Teenagers and frugality don't exactly go hand in hand. Teenagers always seem to want the latest and the greatest regardless of cost. I have found that teenagers are much more expensive than younger children --- even though I had to pay the cost of daycare back then. However, you CAN get the thinking along the right lines --- it just takes some modeling of behavior and a willingness to say "no".

When Princess Penelope and I went back to school shopping for clothes, I told her what my budget was for what we were shopping for. Knowing that there was a limited amount to spend, she went straight to the clearance racks and started diving in. It was interesting to watch her pull something off the rack, admire it, look at the price tag, do the extra percentage math in her head, and put it back on the rack if that item was going to eat up too much of her clothing budget or toss it over her arm if she wanted to try it on. I asked her why she put something back and she said "That will eat up half my budget, I don't want to try it on, love it and then be completely limited on what else I can get." Is it weird that I was proud?

Tuesday, she needed to go to Target to get new headphones for her iPod, she wanted to go there specifically because she had a gift card from her birthday. I had also wanted to go to check out the back to school deals, but time hadn't allowed. Before she headed out, I flipped through the Target ad, but wasn't overly impressed.
I then made a quick list of things she needed to check the prices on for me and handed her a Target gift card with about $15 on it to pick up those items if they were a really good deal (because I didn't see them advertised). She called me when she got there and filler paper was a better deal there than the advertised price at Walgreen's --- so I had her pick up 6 packs. She called again to ask if she could pick up the same type binders she had gotten last year because they were on sale for much less than we paid last year, I gave her the go ahead because those had actually lasted the entire school year. She picked up the items we discussed and came home with $1.21 left on my gift card.

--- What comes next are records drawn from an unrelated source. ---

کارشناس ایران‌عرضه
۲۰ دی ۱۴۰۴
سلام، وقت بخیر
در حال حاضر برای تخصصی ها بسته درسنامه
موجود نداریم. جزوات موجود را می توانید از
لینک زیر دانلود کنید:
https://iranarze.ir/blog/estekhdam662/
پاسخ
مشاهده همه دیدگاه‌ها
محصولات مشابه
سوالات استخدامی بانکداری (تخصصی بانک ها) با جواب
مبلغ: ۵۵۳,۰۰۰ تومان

Last she went to the back to school/dorm area and took pictures of things she wanted for when she goes off to school next year. Her idea was for us to go back in a few weeks when some of that stuff is marked down and get some of that in advance. Not a bad idea. Especially when I know these are things that will be needed!

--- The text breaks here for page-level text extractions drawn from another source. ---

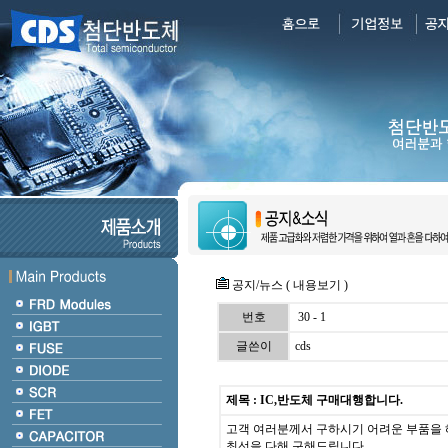
공지/뉴스 ( 내용보기 )
번호
30 - 1
글쓴이
cds
제목 : IC,반도체 구매대행합니다.
고객 여러분께서 구하시기 어려운 부품을 
최선을 다해 구해드립니다..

It can be tempting to give your child everything they want when they want it. But if they know how you shop and what you are willing to pay, it can make things a lot easier. Letting them sometimes make the choice about whether or not something is worth the cost WILL pay off in the future as they start to understand the relationship between money and what it takes to get it and what it buys.


  1. Getting the dorm room stuff on clearance this year in preparation for next year is brilliant! Sounds like you've instilled some good habits into your teen. Good job!

  2. What a responsible young lady. You must be so proud!

  3. Dawww I'm so proud of you and Princess! You raised this one the right way.

  4. Love your post! So true. I am loving my teenage son. It's so rewarding to see them grow and adopt your world view about finances among other things. He is still a young teenager and hates shopping, but I love the idea of giving a limit and making them in charge of keeping within it. I often wished as a teenager my mom would have let me do that. Thanks for your post.

  5. Wow, that is one smart cookie you're raising there!

    I am always telling my hubby that I worry about my kiddo as he gets older. It's easy to be frugal with them birth-6 years old. But as they get older and want more and see more everywhere they go--wow. I can't even imagine how to quell that. I guess if they grow up with it then they become used to it?

    I hope that is the case.

  6. That is AWESOME! I was raised the same way as you are raising your daughter. I remember going to the store and searching through the clearance racks and adding up how much it would take from my clothing budget. I now coupon far more than my Mom ever imagined, and I am teaching her my new tricks. She is now saving more than ever! It really does pay off to teach your kids to be frugal and live on a budget. I am actualy able to stay at home full-time with my baby daughter because I can make my hubbie's paycheck stretch so far!